§ Exercise requirements
Your answer must be an exact copy of the data, without any pictures.

§ The input
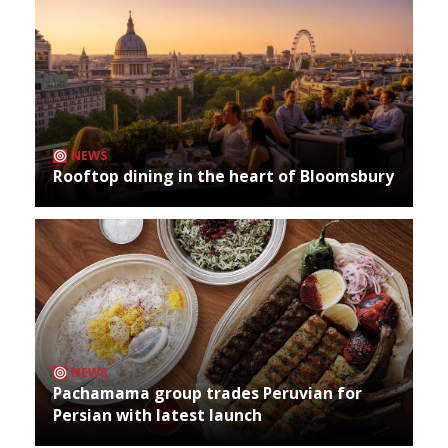
NEWS
Rooftop dining in the heart of Bloomsbury
NEWS
Pachamama group trades Peruvian for
Persian with latest launch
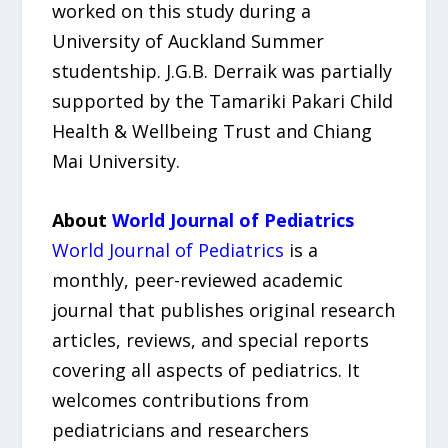
worked on this study during a
University of Auckland Summer
studentship. J.G.B. Derraik was partially
supported by the Tamariki Pakari Child
Health & Wellbeing Trust and Chiang
Mai University.
About
World Journal of Pediatrics
World Journal of Pediatrics
is a
monthly, peer-reviewed academic
journal that publishes original research
articles, reviews, and special reports
covering all aspects of pediatrics. It
welcomes contributions from
pediatricians and researchers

§ Answer below
NEWS
Rooftop dining in the heart of Bloomsbury
NEWS
Pachamama group trades Peruvian for
Persian with latest launch
worked on this study during a
University of Auckland Summer
studentship. J.G.B. Derraik was partially
supported by the Tamariki Pakari Child
Health & Wellbeing Trust and Chiang
Mai University.
About
World Journal of Pediatrics
World Journal of Pediatrics
is a
monthly, peer-reviewed academic
journal that publishes original research
articles, reviews, and special reports
covering all aspects of pediatrics. It
welcomes contributions from
pediatricians and researchers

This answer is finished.